As the industry continues to reel from unprecedented staffing shortages and burnout, the root cause of lackluster revenue cycle performance is often much more complex than a lack of people. Unfortunately, too many healthcare organizations are caught up in a whirlwind of maintaining staffing levels, and ultimately missing the bigger picture of workforce optimization as they attempt to meet increasingly higher employee expectations.

The good news is there is a better workforce model—one built on a culture of recognition and reward that allows healthcare organizations to motivate existing revenue cycle teams and retain top talent. It all starts with the right foundation of effective intelligence and visibility into each unit of work effort of every team member.

Workforce Trends in the News

The Great Resignation is now the Great Regret, and “quiet quitting” has turned into “act your wage” all while companies make employee compensation decisions in an uncertain macro-environment.

The Forever Labor Shortage: It remains incredibly hard to find and hire enough qualified people for the roles [employers are] desperately trying to fill. Somehow, workers still hold the power — and a massive shift that’s underway in the labor market could keep it that way forever.

A new analysis of the Bureau of Labor Statistics data found that for five consecutive quarters, year-over-year productivity has declined at the fastest rate in approximately 75 years.
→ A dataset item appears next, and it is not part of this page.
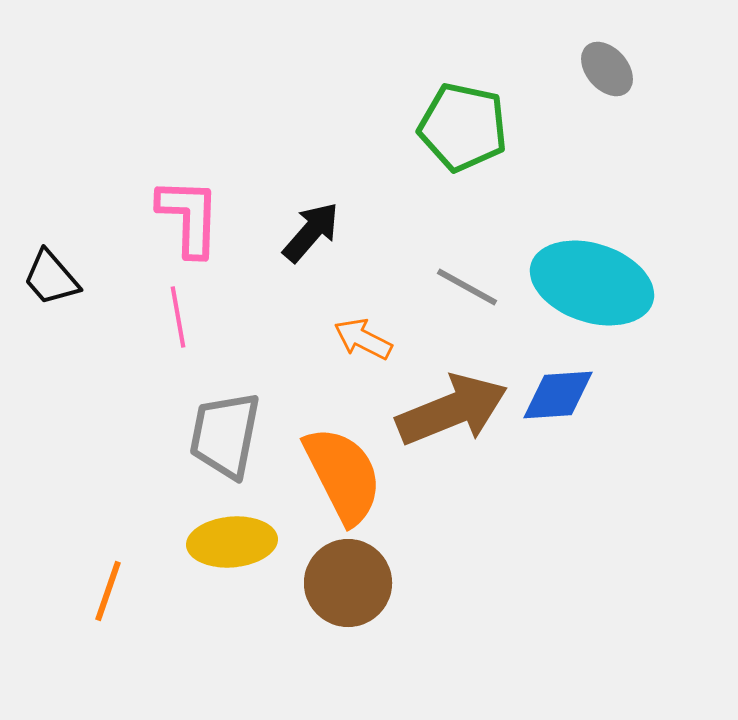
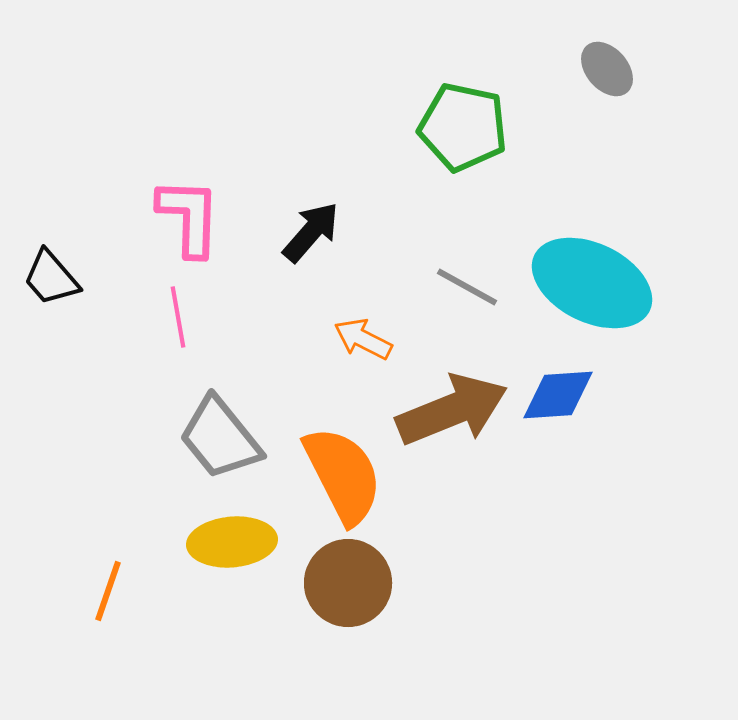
cyan ellipse: rotated 8 degrees clockwise
gray trapezoid: moved 5 px left, 3 px down; rotated 50 degrees counterclockwise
In the first quarter of 2023, productivity dropped 2.7 percent from the end of 2022 and 0.9 percent year-over-year.

The New Staffing Landscape

Many provider organizations equate optimal bottom-line performance to having a particular number of staff working on a revenue cycle team. In reality, the problem is more likely a staff effectiveness issue that reflects changing dynamics in the workforce.

For many workers, the concept of work-life balance has moved center stage as a precursor to job satisfaction. Consequently, hybrid and remote work options made possible through virtualization are now key to recruitment and retention.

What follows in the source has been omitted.